— WHAT YOU HAVE TO DO —
Stop after the line with "7/27 – Baltimore, MD"; until then, please copy every line of the records word for word from the first.

Stored data:
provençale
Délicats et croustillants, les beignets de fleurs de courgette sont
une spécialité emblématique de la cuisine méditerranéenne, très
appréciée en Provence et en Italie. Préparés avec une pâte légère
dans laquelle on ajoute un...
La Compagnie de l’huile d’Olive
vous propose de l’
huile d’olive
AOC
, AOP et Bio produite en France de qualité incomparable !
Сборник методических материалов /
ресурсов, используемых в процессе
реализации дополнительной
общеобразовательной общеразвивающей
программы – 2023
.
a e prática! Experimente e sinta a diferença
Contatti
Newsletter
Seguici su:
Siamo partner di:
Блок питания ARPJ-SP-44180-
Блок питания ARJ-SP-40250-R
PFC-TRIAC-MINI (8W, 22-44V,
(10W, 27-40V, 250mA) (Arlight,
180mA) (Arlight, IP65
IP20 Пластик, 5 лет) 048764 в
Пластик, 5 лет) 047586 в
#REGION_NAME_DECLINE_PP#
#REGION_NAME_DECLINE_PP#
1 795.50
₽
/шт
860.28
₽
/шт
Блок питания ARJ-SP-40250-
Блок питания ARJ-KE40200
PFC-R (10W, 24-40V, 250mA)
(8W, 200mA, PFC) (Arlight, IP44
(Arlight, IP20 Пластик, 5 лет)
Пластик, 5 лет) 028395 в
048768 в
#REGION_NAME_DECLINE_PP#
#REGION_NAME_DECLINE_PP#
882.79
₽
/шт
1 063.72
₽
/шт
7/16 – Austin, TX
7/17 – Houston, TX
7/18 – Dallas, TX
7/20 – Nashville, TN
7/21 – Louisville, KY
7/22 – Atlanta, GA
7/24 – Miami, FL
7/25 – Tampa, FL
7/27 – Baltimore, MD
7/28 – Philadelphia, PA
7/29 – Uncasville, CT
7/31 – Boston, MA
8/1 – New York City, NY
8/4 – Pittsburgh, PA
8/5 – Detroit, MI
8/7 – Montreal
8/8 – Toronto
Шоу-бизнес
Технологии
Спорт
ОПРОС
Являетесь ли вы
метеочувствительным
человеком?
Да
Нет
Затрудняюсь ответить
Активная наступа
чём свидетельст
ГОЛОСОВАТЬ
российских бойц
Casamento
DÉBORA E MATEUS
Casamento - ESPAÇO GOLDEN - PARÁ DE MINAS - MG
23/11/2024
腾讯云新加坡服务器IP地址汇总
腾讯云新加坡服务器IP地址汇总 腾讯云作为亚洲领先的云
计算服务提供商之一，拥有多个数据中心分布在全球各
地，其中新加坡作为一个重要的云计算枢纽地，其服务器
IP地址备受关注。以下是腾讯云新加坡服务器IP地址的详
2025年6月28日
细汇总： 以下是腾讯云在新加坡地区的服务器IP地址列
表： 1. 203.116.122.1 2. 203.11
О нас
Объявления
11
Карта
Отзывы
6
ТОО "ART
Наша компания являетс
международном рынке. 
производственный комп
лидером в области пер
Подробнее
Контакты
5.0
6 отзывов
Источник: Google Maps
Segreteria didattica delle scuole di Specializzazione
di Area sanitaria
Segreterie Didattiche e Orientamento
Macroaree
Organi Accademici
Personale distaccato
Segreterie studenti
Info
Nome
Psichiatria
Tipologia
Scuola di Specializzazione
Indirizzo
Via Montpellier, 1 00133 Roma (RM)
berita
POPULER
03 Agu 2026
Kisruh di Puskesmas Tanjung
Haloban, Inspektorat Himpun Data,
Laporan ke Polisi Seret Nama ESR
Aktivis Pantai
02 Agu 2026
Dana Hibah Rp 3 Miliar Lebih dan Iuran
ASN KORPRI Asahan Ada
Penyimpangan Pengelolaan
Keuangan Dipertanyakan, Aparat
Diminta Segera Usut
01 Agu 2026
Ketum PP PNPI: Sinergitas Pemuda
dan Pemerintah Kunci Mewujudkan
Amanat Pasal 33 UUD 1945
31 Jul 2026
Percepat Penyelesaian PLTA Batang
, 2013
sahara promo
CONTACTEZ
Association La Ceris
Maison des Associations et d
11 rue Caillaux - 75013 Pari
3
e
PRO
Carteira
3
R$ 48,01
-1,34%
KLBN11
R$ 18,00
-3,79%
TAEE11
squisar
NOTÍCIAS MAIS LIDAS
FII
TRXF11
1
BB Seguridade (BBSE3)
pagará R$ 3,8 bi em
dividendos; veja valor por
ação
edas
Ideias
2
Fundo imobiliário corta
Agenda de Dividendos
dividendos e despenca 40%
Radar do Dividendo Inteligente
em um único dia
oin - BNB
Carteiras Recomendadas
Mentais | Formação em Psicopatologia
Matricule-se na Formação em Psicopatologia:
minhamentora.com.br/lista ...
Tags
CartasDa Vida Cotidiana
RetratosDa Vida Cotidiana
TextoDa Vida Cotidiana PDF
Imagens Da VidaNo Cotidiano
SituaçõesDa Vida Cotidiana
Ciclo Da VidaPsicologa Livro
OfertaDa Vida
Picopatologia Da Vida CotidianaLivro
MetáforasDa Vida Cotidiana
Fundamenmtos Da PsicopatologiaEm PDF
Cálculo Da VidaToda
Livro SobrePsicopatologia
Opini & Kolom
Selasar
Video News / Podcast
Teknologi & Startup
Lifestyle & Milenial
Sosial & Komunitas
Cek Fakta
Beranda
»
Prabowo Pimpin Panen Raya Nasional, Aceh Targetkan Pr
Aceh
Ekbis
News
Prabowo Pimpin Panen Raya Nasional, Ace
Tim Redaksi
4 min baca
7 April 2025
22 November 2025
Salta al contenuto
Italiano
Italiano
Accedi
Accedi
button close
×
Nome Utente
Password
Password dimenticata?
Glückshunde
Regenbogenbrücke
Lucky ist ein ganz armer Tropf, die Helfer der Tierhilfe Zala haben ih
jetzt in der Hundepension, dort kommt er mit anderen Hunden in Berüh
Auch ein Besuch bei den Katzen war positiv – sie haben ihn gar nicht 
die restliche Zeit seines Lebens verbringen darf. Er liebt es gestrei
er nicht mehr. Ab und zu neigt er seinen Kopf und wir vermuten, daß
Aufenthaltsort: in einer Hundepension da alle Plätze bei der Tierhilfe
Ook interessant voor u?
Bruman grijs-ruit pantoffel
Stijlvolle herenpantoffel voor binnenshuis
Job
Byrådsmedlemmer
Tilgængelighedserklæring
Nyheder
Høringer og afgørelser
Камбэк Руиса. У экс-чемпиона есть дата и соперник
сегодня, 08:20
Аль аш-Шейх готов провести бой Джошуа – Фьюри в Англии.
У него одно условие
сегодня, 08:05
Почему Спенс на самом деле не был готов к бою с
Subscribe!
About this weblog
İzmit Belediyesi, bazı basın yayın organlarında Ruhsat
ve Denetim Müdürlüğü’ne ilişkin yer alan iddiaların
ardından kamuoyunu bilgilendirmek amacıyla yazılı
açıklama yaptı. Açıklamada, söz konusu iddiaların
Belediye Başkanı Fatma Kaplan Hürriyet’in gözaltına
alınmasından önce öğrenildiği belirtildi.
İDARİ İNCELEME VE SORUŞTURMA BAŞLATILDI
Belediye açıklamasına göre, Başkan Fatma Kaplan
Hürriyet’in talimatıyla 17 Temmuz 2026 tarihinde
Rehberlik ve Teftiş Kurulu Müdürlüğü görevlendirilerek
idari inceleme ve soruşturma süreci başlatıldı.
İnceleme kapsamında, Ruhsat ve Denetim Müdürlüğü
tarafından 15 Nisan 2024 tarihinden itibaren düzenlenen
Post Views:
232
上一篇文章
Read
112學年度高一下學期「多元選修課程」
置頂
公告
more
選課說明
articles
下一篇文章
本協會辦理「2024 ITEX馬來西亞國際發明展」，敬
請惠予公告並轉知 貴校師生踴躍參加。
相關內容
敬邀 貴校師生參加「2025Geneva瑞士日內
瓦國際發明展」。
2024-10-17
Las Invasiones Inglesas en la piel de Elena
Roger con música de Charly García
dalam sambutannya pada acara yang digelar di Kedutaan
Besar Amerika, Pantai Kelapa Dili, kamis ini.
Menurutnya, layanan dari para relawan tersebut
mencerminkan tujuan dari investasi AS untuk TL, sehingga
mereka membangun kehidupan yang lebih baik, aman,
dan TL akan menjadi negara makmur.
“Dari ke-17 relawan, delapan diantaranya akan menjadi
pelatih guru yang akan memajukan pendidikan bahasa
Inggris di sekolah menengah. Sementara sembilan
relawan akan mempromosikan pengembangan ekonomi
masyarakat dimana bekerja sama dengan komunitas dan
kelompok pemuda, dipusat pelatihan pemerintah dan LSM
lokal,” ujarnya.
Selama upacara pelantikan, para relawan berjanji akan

— OUTPUT FOR THIS EXERCISE —
provençale
Délicats et croustillants, les beignets de fleurs de courgette sont
une spécialité emblématique de la cuisine méditerranéenne, très
appréciée en Provence et en Italie. Préparés avec une pâte légère
dans laquelle on ajoute un...
La Compagnie de l’huile d’Olive
vous propose de l’
huile d’olive
AOC
, AOP et Bio produite en France de qualité incomparable !
Сборник методических материалов /
ресурсов, используемых в процессе
реализации дополнительной
общеобразовательной общеразвивающей
программы – 2023
.
a e prática! Experimente e sinta a diferença
Contatti
Newsletter
Seguici su:
Siamo partner di:
Блок питания ARPJ-SP-44180-
Блок питания ARJ-SP-40250-R
PFC-TRIAC-MINI (8W, 22-44V,
(10W, 27-40V, 250mA) (Arlight,
180mA) (Arlight, IP65
IP20 Пластик, 5 лет) 048764 в
Пластик, 5 лет) 047586 в
#REGION_NAME_DECLINE_PP#
#REGION_NAME_DECLINE_PP#
1 795.50
₽
/шт
860.28
₽
/шт
Блок питания ARJ-SP-40250-
Блок питания ARJ-KE40200
PFC-R (10W, 24-40V, 250mA)
(8W, 200mA, PFC) (Arlight, IP44
(Arlight, IP20 Пластик, 5 лет)
Пластик, 5 лет) 028395 в
048768 в
#REGION_NAME_DECLINE_PP#
#REGION_NAME_DECLINE_PP#
882.79
₽
/шт
1 063.72
₽
/шт
7/16 – Austin, TX
7/17 – Houston, TX
7/18 – Dallas, TX
7/20 – Nashville, TN
7/21 – Louisville, KY
7/22 – Atlanta, GA
7/24 – Miami, FL
7/25 – Tampa, FL
7/27 – Baltimore, MD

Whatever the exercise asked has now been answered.